Menschen davon zu überzeugen, dass sie Falschmeldungen oder Verschwörungsmythen anheimgefallen sind, sich "kaputt zu diskutieren" oder jemanden aus der Filterblase "herauszuziehen", funktioniere in der Regel nicht.

Esoterik als finanzielle Falle

Um zu verstehen, warum die Babyboomer-Generation in bestimmten Verschwörungsmilieus besonders stark vertreten ist, müsse man sich ihre Bedürfnisse und Lebensrealitäten genauer anschauen. Während Jugendliche vor allem über Identitätsfragen und eigene Zielsetzungen im Leben angesprochen werden, geht es bei älteren Menschen meist um Gesundheitsthemen, gesellschaftliche Teilhabe oder die Angst um ihre (Enkel-)Kinder.
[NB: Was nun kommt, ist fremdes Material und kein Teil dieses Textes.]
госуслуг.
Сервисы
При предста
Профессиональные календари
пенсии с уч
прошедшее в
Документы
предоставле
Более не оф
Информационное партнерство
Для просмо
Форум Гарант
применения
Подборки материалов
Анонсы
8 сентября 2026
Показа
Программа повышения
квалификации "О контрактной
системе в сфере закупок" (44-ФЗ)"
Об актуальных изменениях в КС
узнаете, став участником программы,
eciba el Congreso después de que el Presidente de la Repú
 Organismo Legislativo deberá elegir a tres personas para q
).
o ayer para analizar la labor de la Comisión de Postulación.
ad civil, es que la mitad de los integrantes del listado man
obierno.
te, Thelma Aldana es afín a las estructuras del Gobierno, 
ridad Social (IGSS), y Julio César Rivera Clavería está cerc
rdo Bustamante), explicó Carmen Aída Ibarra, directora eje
"Impfungen, Ernährung, Gesundheit, Kinder - all das sind Themen, mit denen sich Jugendliche weniger beschäftigen als Ü-50-Jährige", so Wiedemann. Das erkläre unter anderem auch, warum die Generation 50+ in der Coronaleugner-Szene so stark vertreten war. In der rechtsextremen QAnon-Bewegung aus den USA kursierten hingegen Verschwörungsideen über gefangen gehaltene oder gefolterte Kinder. "Das dockt gerade bei Personen an, die schon Kinder haben, und die über dieses Mitleid stark emotionalisiert werden können".

Doch auch alternative Heilmethoden und Esoterik stünden bei Älteren hoch im Kurs. Diese würden einerseits die Gefahr bergen, einen Zugang zu konspirativem Gedankengut zu bieten. Andererseits können sie Menschen auch in die finanzielle Falle locken. "Es gibt Leute, die sich verschulden, weil sie bestimmte Produkte kaufen", die die Heilung bestimmter Leiden versprechen, so Wiedemann.
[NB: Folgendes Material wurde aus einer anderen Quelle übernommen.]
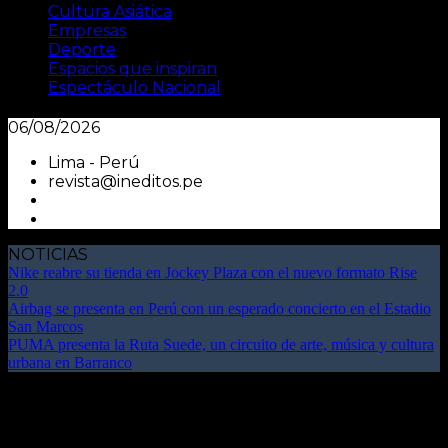
Cultura Asiática
Empresas
Deporte
Espacios que inspiran
Espectáculo Nacional
06/08/2026
Lima - Perú
revista@ineditos.pe
NOTICIAS
Nike reabre su tienda en Jockey Plaza con el nuevo formato Rise
2.0
Airbag se presenta en Perú con un esperado concierto en el Estadio
San Marcos
PUMA presenta la Ruta Suede, un circuito de arte, música y cultura
urbana en Barranco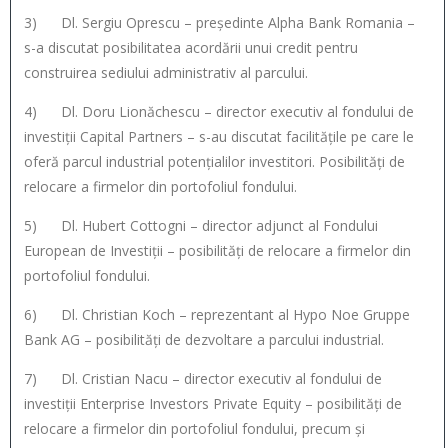
3) Dl. Sergiu Oprescu – președinte Alpha Bank Romania –
s-a discutat posibilitatea acordării unui credit pentru
construirea sediului administrativ al parcului.
4) Dl. Doru Lionăchescu – director executiv al fondului de
investiții Capital Partners – s-au discutat facilitățile pe care le
oferă parcul industrial potențialilor investitori. Posibilități de
relocare a firmelor din portofoliul fondului.
5) Dl. Hubert Cottogni – director adjunct al Fondului
European de Investiții – posibilități de relocare a firmelor din
portofoliul fondului.
6) Dl. Christian Koch – reprezentant al Hypo Noe Gruppe
Bank AG – posibilități de dezvoltare a parcului industrial.
7) Dl. Cristian Nacu – director executiv al fondului de
investiții Enterprise Investors Private Equity – posibilități de
relocare a firmelor din portofoliul fondului, precum și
Nicht den Sündenbock suchen

Die wichtigste Präventivmaßnahme, um Menschen überhaupt am Abdriften in extreme Bubbles zu hindern, sei stärkere Medienkompetenz. Gerade im Gegensatz zu Jüngeren zeige sich, dass Menschen ab 50 viel größere Schwierigkeiten haben, Fake News und KI-Manipulationen als solche zu erkennen. Diese Beobachtung machte auch das US-Wissenschaftsmagazin "Science". Laut einem Bericht von letztem Jahr sind sogenannte "Supersharer" von Falschmeldungen und Desinformationen in den USA durchschnittlich 58 Jahre alt.

"Wir brauchen dringend mehr Ressourcen, um Menschen jenseits der 50 besser zu schulen und ihnen zu zeigen, wie KI funktioniert, wie Bilder manipuliert werden können und wie man Fakes erkennt", appelliert Pohl. Außerdem sei es wichtig, Seniorinnen und Senioren nicht als "Sündenböcke" darzustellen, sondern vielmehr ihre Bedürfnisse zu erkennen. "Wir müssen diese Generation besser verstehen, um herauszufinden, wo man bei ihr besser nachschärfen kann."